Hillsboro Energy, LLC v. Secure Energy, Inc., (Del. Ch., Oct. 3, 2008), read opinion here. The introductory paragraph of the opinion provides the best overview of the case:
This case exemplifies the old adage: If it walks like a duck, and quacks like duck, it’s probably a duck. Despite plaintiff’s ingenious arguments to the contrary, I conclude, for the reasons described briefly below, that even though plaintiff used the “magic words” to dress its complaint in the garb of equity, its claim’s proper remedy lies at law. The issues in this case “are, beyond question, legal issues capable of resolution by the Superior Court, and declaratory relief is available there to the same extent as it is [in the Court of Chancery].” 1 (citation omitted).

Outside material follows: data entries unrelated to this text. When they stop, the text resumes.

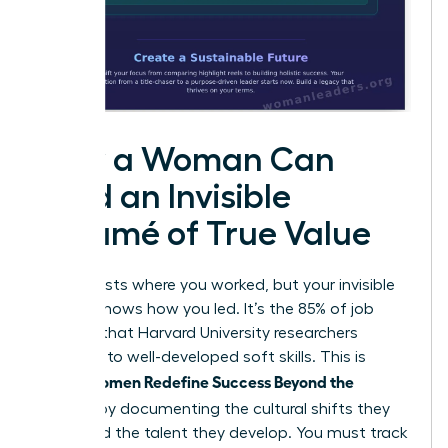
How a Woman Can
Build an Invisible
Résumé of True Value
Your CV lists where you worked, but your invisible
résumé shows how you led. It’s the 85% of job
success that Harvard University researchers
attribute to well-developed soft skills. This is
Women Redefine Success Beyond the
where
Résumé
by documenting the cultural shifts they
spark and the talent they develop. You must track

The Chancery Court described the claims in this case as, in essence, involving the Defendant, Secure, believing that a contract existed between the parties while Hillsboro believed that the contract did not exist. The Court regarded this as a claim that is inherently legal in nature. The Court stated that a claim that is legal in nature cannot be converted to an equitable claim simply by requesting an equitable remedy.
More artfully, the Court stated that: “one cannot parade a duck around and call it a swan.” The court reiterated three basic ways that the Chancery Court can acquire subject matter jurisdiction over a case:
1) The invocation of an equitable right;
2) The request for an equitable remedy when there is no adequate remedy at law; or
3) A statutory delegation of subject matter jurisdiction (citing Medek v. Medek, 2008 WL 4261017, at * 3 (Del. Ch., Sept. 10, 2008)) [see my short blog summary of Medek here].
Importantly, Hillsboro argued that specific performance was the only adequate remedy and that if a contract were found to exist, the parties would be forced to pursue equitable remedies to enforce the contract. The Court was not convinced. Rather, the Chancery Court explained that the Superior Court is authorized to grant declaratory relief and to enforce its order via its contempt power or to award compensatory damages for violation of a judgment – – all of which are sufficient to address the type of harm anticipated in this case (citing Section 6502 of Title 10 of the Delaware Code).
Also of great importance is the Court’s rejection of the argument that even though the potential insolvency of the defendant and its alleged inability to pay any potential money judgment has in the past been a potential factor in determining equitable jurisdiction, the Court observed that in this case there is no support for the premise that the financial condition of the defendant would render it unable to meet a potential money judgment in this case (citing E.I. DuPont de Nemours & Co. v. HEM Research, Inc., 576 A.2d 635 (Del. Ch. 1989)).